Output only the lines below from the one holding "(=) / LLD 1 (+1)" down to the one holding "über die mittragende", both end lines included and every picture dropped.

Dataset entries

-------------------------

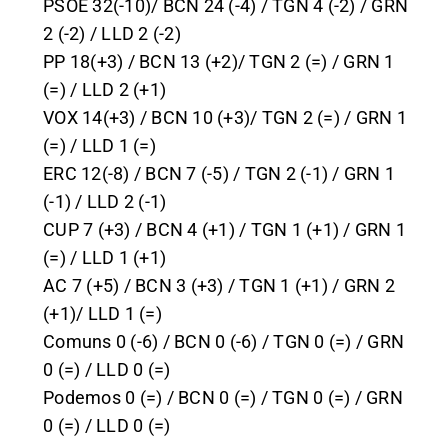
PSOE 32(-10)/ BCN 24 (-4) / TGN 4 (-2) / GRN
2 (-2) / LLD 2 (-2)
PP 18(+3) / BCN 13 (+2)/ TGN 2 (=) / GRN 1
(=) / LLD 2 (+1)
VOX 14(+3) / BCN 10 (+3)/
TGN 2 (=) / GRN 1
(=) / LLD 1 (=)
ERC 12(-8) / BCN 7 (-5) / TGN 2 (-1) / GRN 1
(-1) / LLD 2 (-1)
CUP 7 (+3) / BCN 4 (+1) / TGN 1 (+1) / GRN 1
(=) / LLD 1 (+1)
AC 7 (+5) / BCN 3 (+3) / TGN 1 (+1) / GRN 2
(+1)/ LLD 1 (=)
Comuns 0 (-6) / BCN 0 (-6) / TGN 0 (=) / GRN
0 (=) / LLD 0 (=)
Podemos 0 (=) / BCN 0 (=) / TGN 0 (=) / GRN
0 (=) / LLD 0 (=)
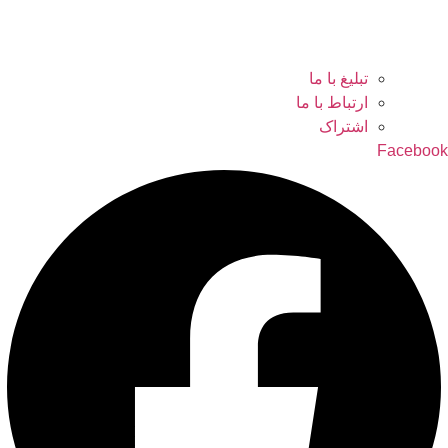
تبلیغ با ما
ارتباط با ما
اشتراک
Facebook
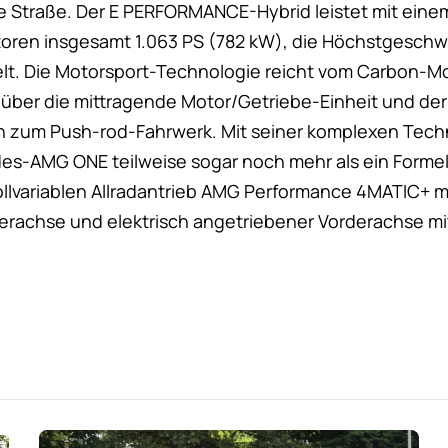
e Straße. Der E PERFORMANCE-Hybrid leistet mit ein
toren insgesamt 1.063 PS (782 kW), die Höchstgeschwi
elt. Die Motorsport-Technologie reicht vom Carbon-
über die mittragende Motor/Getriebe-Einheit und der
n zum Push-rod-Fahrwerk. Mit seiner komplexen Techn
es-AMG ONE teilweise sogar noch mehr als ein Forme
ollvariablen Allradantrieb AMG Performance 4MATIC+ mi
erachse und elektrisch angetriebener Vorderachse mi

-------------------------

Solution.
(=) / LLD 1 (+1)
AC 7 (+5) / BCN 3 (+3) / TGN 1 (+1) / GRN 2
(+1)/ LLD 1 (=)
Comuns 0 (-6) / BCN 0 (-6) / TGN 0 (=) / GRN
0 (=) / LLD 0 (=)
Podemos 0 (=) / BCN 0 (=) / TGN 0 (=) / GRN
0 (=) / LLD 0 (=)
تبلیغ با ما
ارتباط با ما
اشتراک
Facebook
e Straße. Der E PERFORMANCE-Hybrid leistet mit ein
toren insgesamt 1.063 PS (782 kW), die Höchstgeschwi
elt. Die Motorsport-Technologie reicht vom Carbon-
über die mittragende Motor/Getriebe-Einheit und der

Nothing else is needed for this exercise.